# Ross lake



## littleman (May 10, 2012)

Has anybody had a good day fishing at ross lake in the last couple years ? Just wish with all the fishing licence money the state gets they would put it in other lakes besides lake eire


----------



## Cajunsaugeye (Apr 9, 2013)

There's a LOT of big bass in there.Just a different lake for figuring out.That lake fishes best deep.Not real sure why but don't really care either.Just what I've found.Thinking outside the box will often reward you there.Not always,but it's worth it when it does.

Sent from my VS870 4G using Ohub Campfire mobile app


----------



## littleman (May 10, 2012)

Cajunsaugeye said:


> There's a LOT of big bass in there.Just a different lake for figuring out.That lake fishes best deep.Not real sure why but don't really care either.Just what I've found.Thinking outside the box will often reward you there.Not always,but it's worth it when it does.
> 
> Sent from my VS870 4G using Ohub Campfire mobile app


 Maybe i'll try trolling the lake deep or go deep with spinners just want to fish closer to home more . Ross lake is only 10 minutes from my house but since the late 70's early 80's the lake has went to sh*t . Might be because its over polulated with grass carp . Could be why going deep is the answer with no grass around the banks . 
thanks


----------



## iceman71 (Jul 25, 2010)

We use to fish Ross back in the mid 80's, we would always do well fishing the evenings/nights worm fishing the cattails.
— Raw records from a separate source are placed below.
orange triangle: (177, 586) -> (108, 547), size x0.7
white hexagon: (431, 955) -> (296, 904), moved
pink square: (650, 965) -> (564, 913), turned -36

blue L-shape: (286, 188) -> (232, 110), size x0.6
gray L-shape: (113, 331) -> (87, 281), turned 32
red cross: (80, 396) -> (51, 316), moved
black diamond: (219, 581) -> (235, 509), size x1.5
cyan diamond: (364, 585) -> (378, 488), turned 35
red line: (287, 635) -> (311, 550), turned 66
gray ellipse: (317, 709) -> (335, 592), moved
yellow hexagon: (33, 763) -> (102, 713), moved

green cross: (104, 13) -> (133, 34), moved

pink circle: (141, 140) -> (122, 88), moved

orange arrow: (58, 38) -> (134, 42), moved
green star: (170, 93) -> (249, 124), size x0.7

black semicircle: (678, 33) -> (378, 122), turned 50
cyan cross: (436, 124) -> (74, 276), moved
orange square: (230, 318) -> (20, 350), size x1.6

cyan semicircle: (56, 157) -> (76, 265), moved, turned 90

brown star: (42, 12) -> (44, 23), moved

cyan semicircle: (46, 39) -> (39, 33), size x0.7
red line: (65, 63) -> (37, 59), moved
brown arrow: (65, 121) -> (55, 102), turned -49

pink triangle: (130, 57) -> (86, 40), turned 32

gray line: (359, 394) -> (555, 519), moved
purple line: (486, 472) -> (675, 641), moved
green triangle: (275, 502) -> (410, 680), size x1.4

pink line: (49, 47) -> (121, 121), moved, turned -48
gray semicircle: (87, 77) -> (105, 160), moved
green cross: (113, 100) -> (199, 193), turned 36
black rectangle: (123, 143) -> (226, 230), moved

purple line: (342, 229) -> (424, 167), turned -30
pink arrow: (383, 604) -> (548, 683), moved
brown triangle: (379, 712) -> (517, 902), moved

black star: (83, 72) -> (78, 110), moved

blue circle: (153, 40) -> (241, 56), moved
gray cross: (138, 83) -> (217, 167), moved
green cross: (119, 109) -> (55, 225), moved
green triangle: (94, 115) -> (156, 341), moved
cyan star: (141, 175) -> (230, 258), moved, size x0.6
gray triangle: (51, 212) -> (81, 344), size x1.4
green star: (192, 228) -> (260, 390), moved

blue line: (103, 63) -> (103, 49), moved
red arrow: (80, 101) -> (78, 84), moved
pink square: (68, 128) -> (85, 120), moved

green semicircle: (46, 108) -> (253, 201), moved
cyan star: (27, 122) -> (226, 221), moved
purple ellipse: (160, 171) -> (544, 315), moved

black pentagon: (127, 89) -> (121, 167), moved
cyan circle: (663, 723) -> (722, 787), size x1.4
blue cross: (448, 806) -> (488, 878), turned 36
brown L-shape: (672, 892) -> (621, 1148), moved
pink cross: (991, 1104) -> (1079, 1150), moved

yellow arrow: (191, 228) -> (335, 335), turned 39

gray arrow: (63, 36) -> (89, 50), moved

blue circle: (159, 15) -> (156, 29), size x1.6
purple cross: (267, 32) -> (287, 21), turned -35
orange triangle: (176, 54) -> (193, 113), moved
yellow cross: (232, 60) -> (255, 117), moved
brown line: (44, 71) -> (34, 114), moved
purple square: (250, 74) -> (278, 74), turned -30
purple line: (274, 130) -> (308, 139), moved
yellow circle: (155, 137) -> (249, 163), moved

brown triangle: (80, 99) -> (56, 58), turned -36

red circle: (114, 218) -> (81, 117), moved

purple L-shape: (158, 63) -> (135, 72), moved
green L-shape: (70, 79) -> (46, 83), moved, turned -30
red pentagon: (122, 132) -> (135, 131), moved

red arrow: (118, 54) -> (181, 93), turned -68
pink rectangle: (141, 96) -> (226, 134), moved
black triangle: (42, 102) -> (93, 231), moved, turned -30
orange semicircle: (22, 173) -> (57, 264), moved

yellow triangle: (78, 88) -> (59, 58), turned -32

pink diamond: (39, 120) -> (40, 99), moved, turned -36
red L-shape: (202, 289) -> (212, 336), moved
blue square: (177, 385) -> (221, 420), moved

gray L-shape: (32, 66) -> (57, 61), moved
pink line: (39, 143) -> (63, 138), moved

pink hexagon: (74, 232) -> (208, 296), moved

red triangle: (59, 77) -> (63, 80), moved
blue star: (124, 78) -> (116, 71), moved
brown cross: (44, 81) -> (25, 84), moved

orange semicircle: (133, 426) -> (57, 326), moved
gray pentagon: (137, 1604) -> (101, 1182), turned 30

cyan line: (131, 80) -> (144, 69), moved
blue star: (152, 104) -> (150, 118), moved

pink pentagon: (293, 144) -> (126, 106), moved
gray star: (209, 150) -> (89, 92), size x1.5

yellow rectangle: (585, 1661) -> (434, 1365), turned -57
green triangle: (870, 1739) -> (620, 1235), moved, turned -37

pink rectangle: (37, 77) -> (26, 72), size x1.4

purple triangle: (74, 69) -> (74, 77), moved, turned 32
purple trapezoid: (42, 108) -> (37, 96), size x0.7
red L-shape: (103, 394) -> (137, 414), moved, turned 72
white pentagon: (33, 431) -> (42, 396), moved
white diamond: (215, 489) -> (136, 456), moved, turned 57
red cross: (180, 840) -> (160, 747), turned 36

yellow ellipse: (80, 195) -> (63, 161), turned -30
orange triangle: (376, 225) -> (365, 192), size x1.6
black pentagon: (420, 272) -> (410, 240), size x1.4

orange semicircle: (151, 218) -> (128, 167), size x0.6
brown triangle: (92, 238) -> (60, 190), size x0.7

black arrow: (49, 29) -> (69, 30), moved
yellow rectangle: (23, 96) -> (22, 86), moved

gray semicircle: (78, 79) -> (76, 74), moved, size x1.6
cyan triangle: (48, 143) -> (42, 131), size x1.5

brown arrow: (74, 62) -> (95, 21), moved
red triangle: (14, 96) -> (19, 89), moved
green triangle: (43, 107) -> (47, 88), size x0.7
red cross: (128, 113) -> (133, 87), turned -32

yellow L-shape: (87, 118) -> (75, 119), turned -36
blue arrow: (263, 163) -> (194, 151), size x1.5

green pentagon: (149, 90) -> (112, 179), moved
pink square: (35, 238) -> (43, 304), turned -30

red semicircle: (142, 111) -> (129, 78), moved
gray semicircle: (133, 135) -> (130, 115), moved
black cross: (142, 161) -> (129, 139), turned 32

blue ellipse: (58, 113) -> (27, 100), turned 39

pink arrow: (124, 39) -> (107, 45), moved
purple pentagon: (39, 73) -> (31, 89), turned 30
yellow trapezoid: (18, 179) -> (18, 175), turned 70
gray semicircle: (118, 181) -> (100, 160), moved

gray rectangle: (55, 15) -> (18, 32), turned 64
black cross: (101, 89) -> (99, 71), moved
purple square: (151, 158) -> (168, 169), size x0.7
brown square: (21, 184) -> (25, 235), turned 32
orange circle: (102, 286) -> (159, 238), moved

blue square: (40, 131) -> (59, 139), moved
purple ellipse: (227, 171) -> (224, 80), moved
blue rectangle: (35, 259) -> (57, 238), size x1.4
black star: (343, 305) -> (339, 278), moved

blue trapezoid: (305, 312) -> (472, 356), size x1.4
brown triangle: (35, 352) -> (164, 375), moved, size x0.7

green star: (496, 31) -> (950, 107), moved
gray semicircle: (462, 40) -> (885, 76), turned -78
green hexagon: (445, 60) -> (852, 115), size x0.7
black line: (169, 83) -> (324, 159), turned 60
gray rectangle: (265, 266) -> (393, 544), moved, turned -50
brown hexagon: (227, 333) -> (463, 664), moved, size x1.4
Then move over to top water in the mornings and going deep too. We use to love fishing that Lake. It was my favorite for years. I haven't fished it for long time cause I stopped fishing. Now that I'm fishing again I'm looking to try my luck there again.


----------



## littleman (May 10, 2012)

iceman71 said:


> We use to fish Ross back in the mid 80's, we would always do well fishing the evenings/nights worm fishing the cattails. Then move over to top water in the mornings and going deep too. We use to love fishing that Lake. It was my favorite for years. I haven't fished it for long time cause I stopped fishing. Now that I'm fishing again I'm looking to try my luck there again.


 The lake has changed so much since the 80's . I always love that lake too grew up fishing there . But some whoever it was from the story I get they released way too many grass crap and they cleaned out all the grass . I can remember the shallow end was nothing but grass in the 80's and I caught many big bass on that end . Wish you luck I have better luck going right from the boat dock on same side of the dock. Just couple weeks ago I caught 2- 12inch crappies and couple maybe 9 inch bass an afew 6 inch channels .


----------